Department of Pharmacy, National University of Singapore, 18 Science Drive 4, Singapore, 117543, Singapore.
AAPS PharmSciTech. 2013 Mar;14(1):86-100. doi: 10.1208/s12249-012-9890-4. Epub 2012 Dec 11.
This study assessed the utility of near-infrared (NIR) spectroscopy for the real-time monitoring of content uniformity and critical quality attributes (tensile strength, Young's modulus, and relative density) of ribbed roller compacted flakes made by axially corrugated or ribbed rolls. A custom-built setup was used to capture off-line NIR spectra from the flakes containing micronized chlorpheniramine maleate, microcrystalline cellulose, lactose, and magnesium stearate. The partial least square regression method was employed to build calibration models from these off-line NIR spectra using experimental design and validated using test set validation. During calibration model development, various factors, such as spectral acquisition mode, probe positioning, spectral preprocessing method, and beam size, were investigated to improve the prediction ability of the models. The statistical results obtained for calibration models and their validation revealed that dynamic spectral acquisition and proper probe positioning were very crucial to minimize the incorporation of variability in NIR spectra resulting from the flake's undulation. Calibration and validation statistics also suggested the importance of selecting appropriate spectral preprocessing method and beam size. In this study, best calibration models resulted from standard normal variate followed by first derivative preprocessed dynamic spectra captured using beam size ~1.2 mm. Best calibration models constructed from off-line NIR spectra were used in real-time analysis of flake attributes. Finally, adequacy of best calibration models was established from real-time prediction results. Overall, with the proposed setup, it was possible to monitor the roller compaction process in real time for various properties associated with the ribbed flakes in a rapid, efficient, and nondestructive manner.

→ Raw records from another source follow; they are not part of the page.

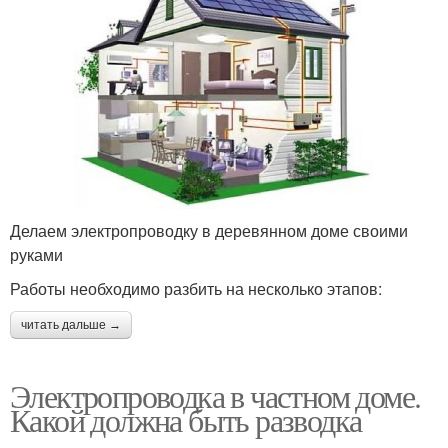
Делаем электропроводку в деревянном доме своими
руками
Работы необходимо разбить на несколько этапов:
читать дальше →
Электропроводка в частном доме.
Какой должна быть разводка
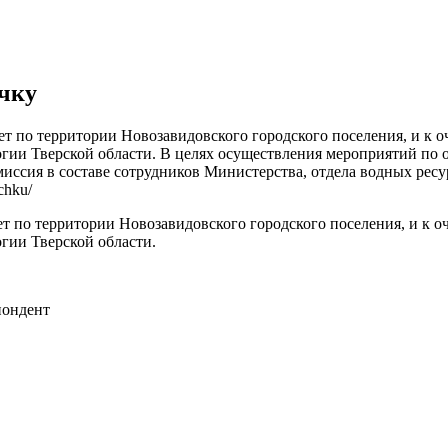
ечку
ает по территории Новозавидовского городского поселения, и к 
ии Тверской области. В целях осуществления мероприятий по о
иссия в составе сотрудников Министерства, отдела водных ресу
chku/
ает по территории Новозавидовского городского поселения, и к 
гии Тверской области.
пондент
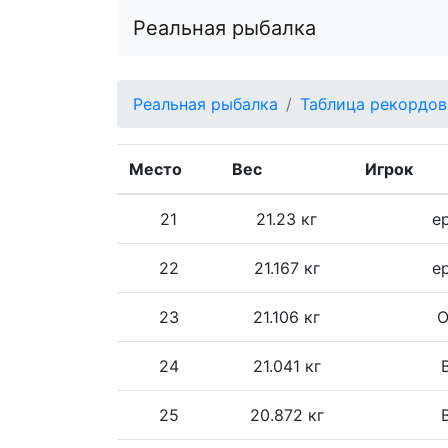
Реальная рыбалка
Реальная рыбалка
Таблица рекордов
Место
Вес
Игрок
21
21.23 кг
е
22
21.167 кг
е
23
21.106 кг
O
24
21.041 кг
25
20.872 кг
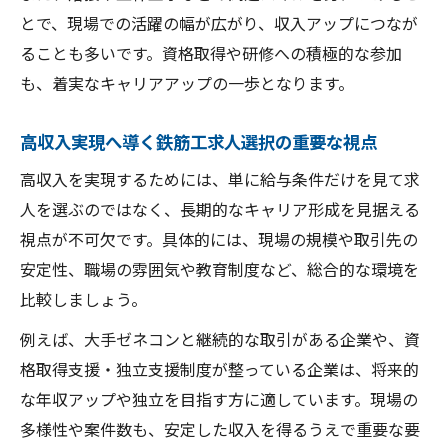
とで、現場での活躍の幅が広がり、収入アップにつなが
ることも多いです。資格取得や研修への積極的な参加
も、着実なキャリアアップの一歩となります。
高収入実現へ導く鉄筋工求人選択の重要な視点
高収入を実現するためには、単に給与条件だけを見て求
人を選ぶのではなく、長期的なキャリア形成を見据える
視点が不可欠です。具体的には、現場の規模や取引先の
安定性、職場の雰囲気や教育制度など、総合的な環境を
比較しましょう。
例えば、大手ゼネコンと継続的な取引がある企業や、資
格取得支援・独立支援制度が整っている企業は、将来的
な年収アップや独立を目指す方に適しています。現場の
多様性や案件数も、安定した収入を得るうえで重要な要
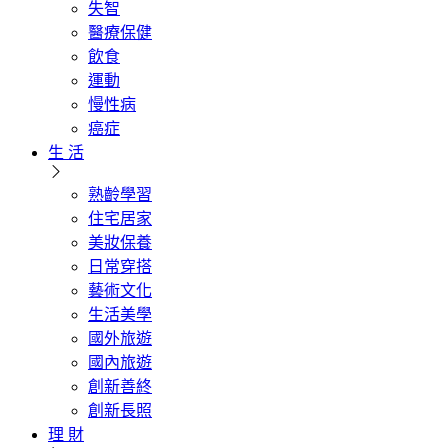
失智
醫療保健
飲食
運動
慢性病
癌症
生 活
熟齡學習
住宅居家
美妝保養
日常穿搭
藝術文化
生活美學
國外旅遊
國內旅遊
創新善終
創新長照
理 財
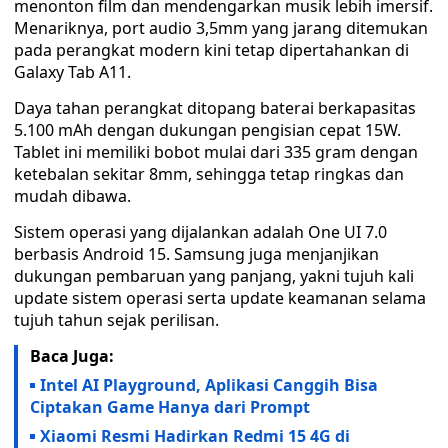
menonton film dan mendengarkan musik lebih imersif.
Menariknya, port audio 3,5mm yang jarang ditemukan
pada perangkat modern kini tetap dipertahankan di
Galaxy Tab A11.
Daya tahan perangkat ditopang baterai berkapasitas
5.100 mAh dengan dukungan pengisian cepat 15W.
Tablet ini memiliki bobot mulai dari 335 gram dengan
ketebalan sekitar 8mm, sehingga tetap ringkas dan
mudah dibawa.
Sistem operasi yang dijalankan adalah One UI 7.0
berbasis Android 15. Samsung juga menjanjikan
dukungan pembaruan yang panjang, yakni tujuh kali
update sistem operasi serta update keamanan selama
tujuh tahun sejak perilisan.
Baca Juga:
Intel AI Playground, Aplikasi Canggih Bisa
Ciptakan Game Hanya dari Prompt
Xiaomi Resmi Hadirkan Redmi 15 4G di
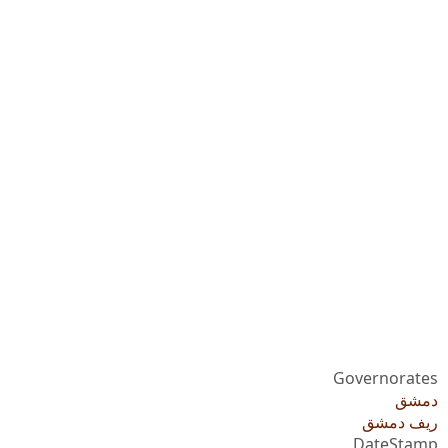
Governorates
دمشق
ريف دمشق
DateStamp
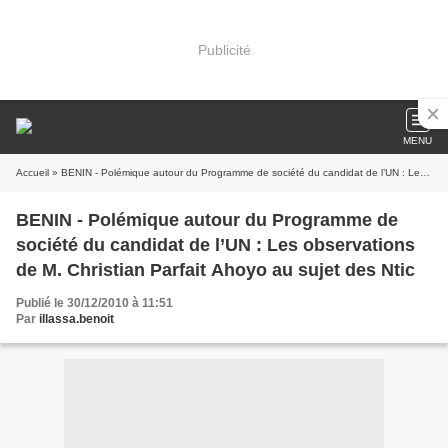
Publicité
MENU
Accueil
» BENIN - Polémique autour du Programme de société du candidat de l’UN : Les observations de M. Christian Parfait Ahoyo au sujet des Ntic
BENIN - Polémique autour du Programme de
société du candidat de l’UN : Les observations
de M. Christian Parfait Ahoyo au sujet des Ntic
Publié le 30/12/2010 à 11:51
Par
illassa.benoit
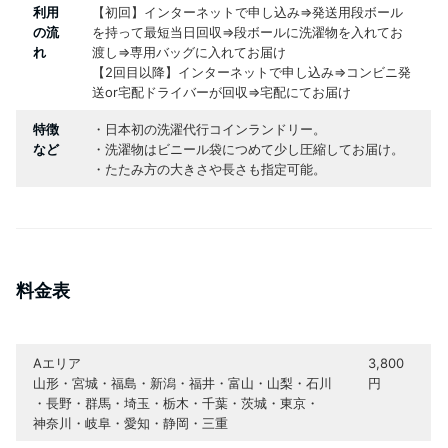
利用
【初回】インターネットで申し込み⇒発送用段ボール
の流
を持って最短当日回収⇒段ボールに洗濯物を入れてお
れ
渡し⇒専用バッグに入れてお届け
【2回目以降】インターネットで申し込み⇒コンビニ発
送or宅配ドライバーが回収⇒宅配にてお届け
特徴
・日本初の洗濯代行コインランドリー。
など
・洗濯物はビニール袋につめて少し圧縮してお届け。
・たたみ方の大きさや長さも指定可能。
料金表
Aエリア
3,800
山形・宮城・福島・新潟・福井・富山・山梨・石川
円
・長野・群馬・埼玉・栃木・千葉・茨城・東京・
神奈川・岐阜・愛知・静岡・三重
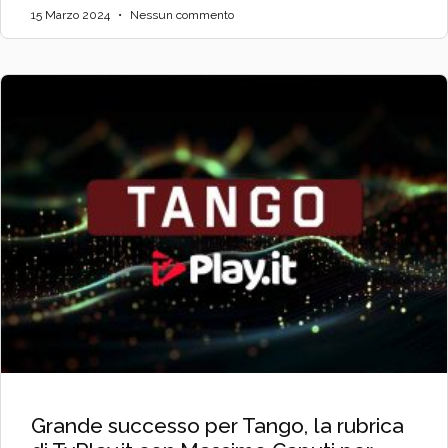
15 Marzo 2024
Nessun commento
Grande successo per Tango, la rubrica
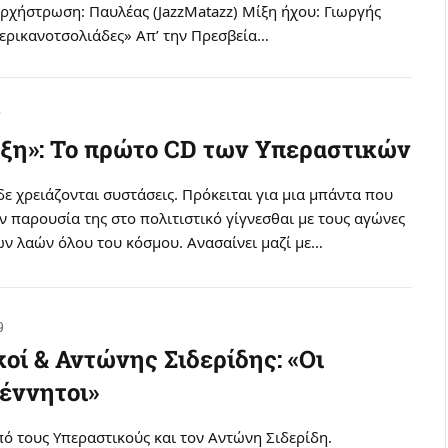
ρχήστρωση: Παυλέας (JazzMatazz) Μίξη ήχου: Γιωργής
ερικανοτσολιάδες» Απ’ την Πρεσβεία…
7
ξη»: Το πρώτο CD των Υπεραστικών
δε χρειάζονται συστάσεις. Πρόκειται για μια μπάντα που
ην παρουσία της στο πολιτιστικό γίγνεσθαι με τους αγώνες
ων λαών όλου του κόσμου. Ανασαίνει μαζί με…
9
οί & Αντώνης Σιδερίδης: «Οι
έννητοι»
ό τους Υπεραστικούς και τον Αντώνη Σιδερίδη.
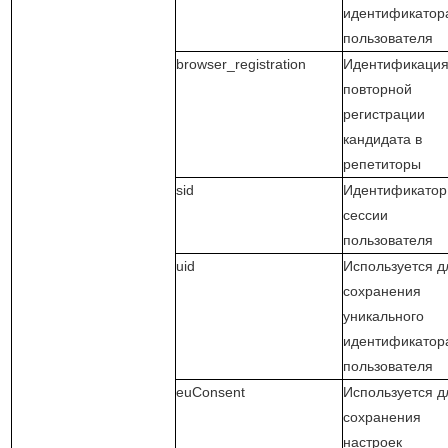
идентификатор
пользователя
browser_registration
Идентификаци
повторной
регистрации
кандидата в
репетиторы
sid
Идентификатор
сессии
пользователя
uid
Используется д
сохранения
уникального
идентификатор
пользователя
euConsent
Используется д
сохранения
настроек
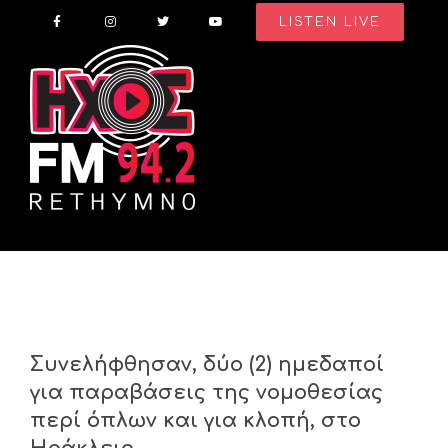
Skip
LISTEN LIVE
to
content
Συνελήφθησαν, δύο (2) ημεδαποί
για παραβάσεις της νομοθεσίας
περί όπλων και για κλοπή, στo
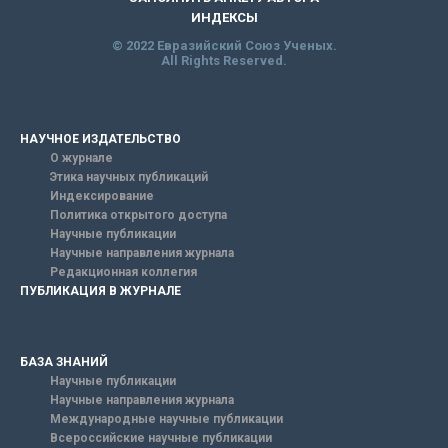
ИНДЕКСЫ
© 2022 Евразийский Союз Ученых.
All Rights Reserved.
НАУЧНОЕ ИЗДАТЕЛЬСТВО
О журнале
Этика научных публикаций
Индексирование
Политика открытого доступа
Научные публикации
Научные направления журнала
Редакционная коллегия
ПУБЛИКАЦИЯ В ЖУРНАЛЕ
БАЗА ЗНАНИЙ
Научные публикации
Научные направления журнала
Международные научные публикации
Всероссийские научные публикации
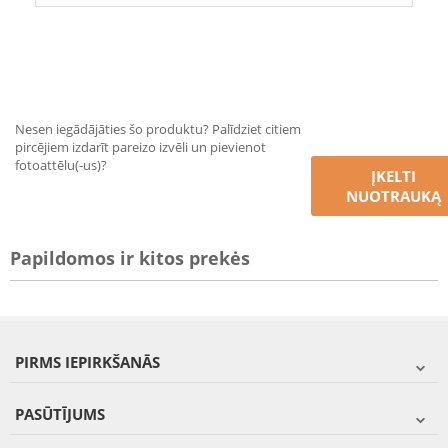
Nesen iegādājāties šo produktu? Palīdziet citiem
pircējiem izdarīt pareizo izvēli un pievienot
fotoattēlu(-us)?
ĮKELTI
NUOTRAUKĄ
Papildomos ir kitos prekės
PIRMS IEPIRKŠANĀS
PASŪTĪJUMS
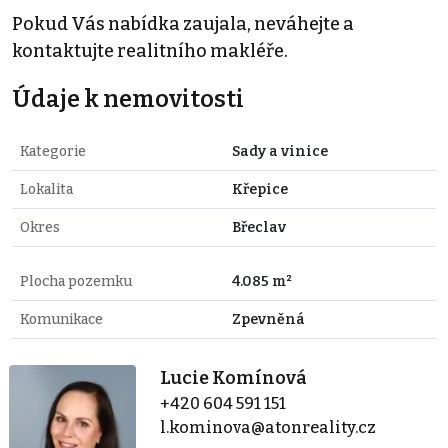
Pokud Vás nabídka zaujala, neváhejte a
kontaktujte realitního makléře.
Údaje k nemovitosti
Kategorie
Sady a vinice
Lokalita
Křepice
Okres
Břeclav
Plocha pozemku
4.085 m²
Komunikace
Zpevněná
Lucie Komínová
+420 604 591 151
l.kominova@atonreality.cz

本研究评估了近红外(NIR)光谱技术在实时监测轴向波纹或肋状辊压制的肋状辊压薄片的含量均匀性和关键质量属性(拉伸强度、杨氏模量和相对密度)中的应用。使用定制的装置从含有马来酸氯苯那敏、微晶纤维素、乳糖和硬脂酸镁的薄片中捕获离线 NIR 光谱。使用实验设计和测试集验证,采用偏最小二乘回归方法从这些离线 NIR 光谱中建立校准模型。在建立校准模型的过程中,研究了各种因素,如光谱采集模式、探头定位、光谱预处理方法和光束大小,以提高模型的预测能力。校准模型和验证的统计结果表明,动态光谱采集和适当的探头定位对于最小化由于薄片的波动导致的 NIR 光谱中的变异性非常重要。校准和验证统计数据还表明选择适当的光谱预处理方法和光束大小的重要性。在这项研究中,标准正态变量(SNV)预处理的动态光谱采集和最佳光束大小(~1.2mm)的探头定位结果最好。使用离线 NIR 光谱构建的最佳校准模型用于实时分析薄片属性。最后,从实时预测结果中确定了最佳校准模型的充分性。总体而言,通过所提出的装置,有可能以快速、高效和非破坏性的方式实时监测与肋状薄片相关的各种属性的辊压过程。